Весело прыгая по ступенькам (гулко стучали каблучки), Верочка Лейтенантова взволнованно переживала свою только что полученную четверку. Положительная отметка досталась чудом, ценой значительных душевных издержек. Все три дня, отведенные на подготовку к экзамену, она не вставала из-за письменного стола. Труднее всего оказалось разобраться в принципе действия трансформатора, к вечеру последнего дня вопрос так и оставался открытым. Принципа не знали ни папа, ни мама. Сочувствующая бабушка дала совет — на ночь положить учебник под подушку, и сослалась на собственный полувековой давности опыт. Папа, услышав это, отверг подобное средство как пережиток и суеверие, но сказал что-то положительное о гипнопедии и обучении иностранному языку во сне. Утром, когда Верочка проснулась, учебник действительно лежал под подушкой — его, очевидно, все-таки тайком положила бабушка, дождавшись, когда внучка заснет. Пользы никакой не было. Спать на учебнике тоже было не очень удобно — всю ночь снились плохие сны. В снах Верочка вместе с классом ходила на экскурсию на трансформаторный завод, покупала новенький трансформатор для холодильника в магазине «Электротовары» и дарила лучшей подруге в день рождения набор из нескольких трансформаторов разной величины и мощности. На экзамене она вытащила билет, второй вопрос в котором был о принципе действия трансформатора…

Верочка счастливо улыбнулась и задержала шаг. На подоконнике одного из лестничных окон расцвел красивый цветок — безукоризненной формы малиновый гиацинт. Она тронула цветок пальцами и немножко постояла у окна. Трудное время ушло в прошлое, теперь можно было позволить себе радоваться и замечать все прелести мира.

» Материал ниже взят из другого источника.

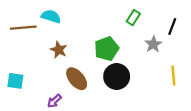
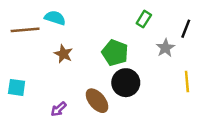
green pentagon: (107, 49) -> (115, 53), turned -30
brown ellipse: (77, 79) -> (97, 101), moved

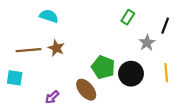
brown line: (25, 30) -> (29, 50), moved
green pentagon: (115, 53) -> (103, 67), moved
black circle: (126, 83) -> (131, 74), moved

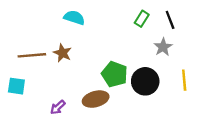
cyan semicircle: (49, 16) -> (74, 18), moved
black line: (165, 26) -> (170, 20), moved, turned -42
brown ellipse: (86, 90) -> (96, 99), turned -65

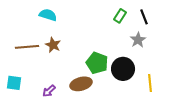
cyan semicircle: (74, 18) -> (48, 15), moved
yellow line: (184, 80) -> (150, 83), moved
cyan square: (16, 86) -> (14, 83), moved

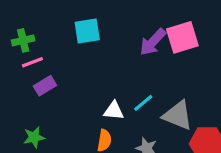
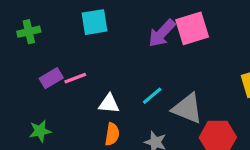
pink line: (32, 62) -> (75, 78), moved
white triangle: (114, 111) -> (109, 104), moved

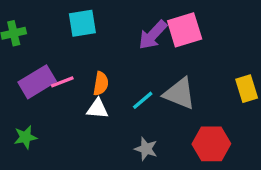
purple rectangle: (51, 78) -> (37, 82), size x1.5
gray triangle: (187, 109) -> (180, 94), moved
orange semicircle: (112, 134) -> (101, 84), moved

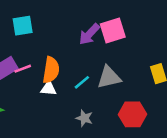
cyan square: (82, 23) -> (23, 26), moved
orange semicircle: (101, 84) -> (51, 70), size x1.5
gray triangle: (180, 94) -> (109, 77), turned -35

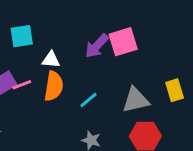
gray triangle: (109, 77) -> (136, 100), moved
white triangle: (49, 88) -> (51, 60), moved

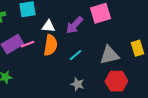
purple arrow: (97, 46) -> (74, 25), moved

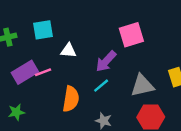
purple arrow: (74, 25) -> (106, 61), moved
orange semicircle: (50, 45) -> (71, 99), moved

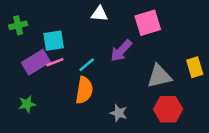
cyan square: (43, 30) -> (54, 41), moved
white triangle: (68, 50) -> (99, 14), moved
cyan line: (101, 86) -> (87, 65), moved

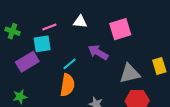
green cross: (18, 25) -> (13, 31), turned 32
purple arrow: (121, 51) -> (98, 52), turned 78
pink line: (55, 62) -> (49, 27), moved

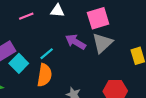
cyan square: (42, 44) -> (19, 63), moved, turned -36
gray triangle: (130, 73) -> (102, 43), moved, turned -30

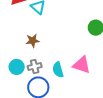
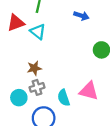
gray cross: (35, 67) -> (37, 87), moved

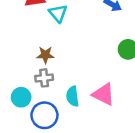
cyan circle: (19, 98) -> (21, 97), moved

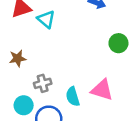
brown star: (45, 55) -> (18, 58), moved

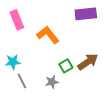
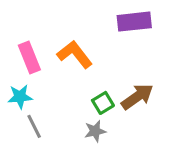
pink rectangle: (17, 20) -> (29, 58), moved
gray star: (52, 82) -> (95, 131), moved

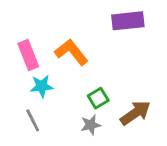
cyan star: (20, 97) -> (42, 86), moved
brown arrow: (137, 97) -> (135, 113), moved

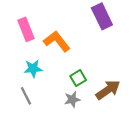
purple rectangle: (128, 21) -> (102, 16), turned 70
pink rectangle: (28, 55) -> (26, 29), moved

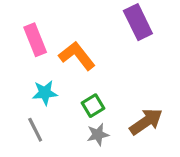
green square: (78, 78) -> (93, 106), moved

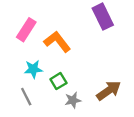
pink rectangle: (35, 40) -> (26, 30), turned 55
green square: (93, 106) -> (58, 81), moved

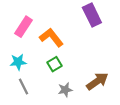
cyan star: (33, 69) -> (18, 62), moved
green square: (58, 81) -> (54, 64), moved

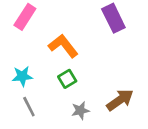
pink rectangle: (23, 27) -> (25, 17), moved

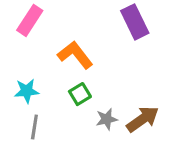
gray line: (29, 107) -> (34, 127), turned 36
gray star: (80, 111) -> (107, 119), moved

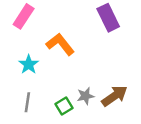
cyan star: (27, 91) -> (29, 64), moved, turned -30
green square: (80, 94) -> (64, 106), moved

То, что произошло на экзамене с нею, можно было считать настоящим чудом. Верочка хорошо ответила на первый вопрос и с замирающим сердцем уже приготовилась обнаружить свои недостаточные знания по второму. Но в этот кульминационный момент Серафим Валентинович как-то странно махнул рукой и прервал ее на первом же слове, сразу поставив четверку. После того как Витя Сайкин, закоренелый троечник в физике, поразил всех своим блестящим ответом, с Серафимом Валентиновичем вообще стало твориться что-то странное. Ларисе Свечниковой и Аркаше Исаченкову он поставил по четверке, ни о чем их не спрашивая и даже не глядя на то, что они написали на доске. Лучшего ученика класса Алешу Андреева он, напротив, разбил в пух и в прах столь каверзными вопросами, каких никто и никогда не слышал от него ни разу в жизни. Едва-едва вытянув на троечку, Алеша был очень счастлив. Потом, словно бы почувствовав желание закончить экзамен как можно скорее, Серафим Валентинович распорядился разделить доску не на три части, а на пять, и стал спрашивать пять человек одновременно. Получилась великая и долгая путаница, учитель долго размышлял, кому какую поставить отметку, и поставил всем тройки. Потом отвечала Верочка…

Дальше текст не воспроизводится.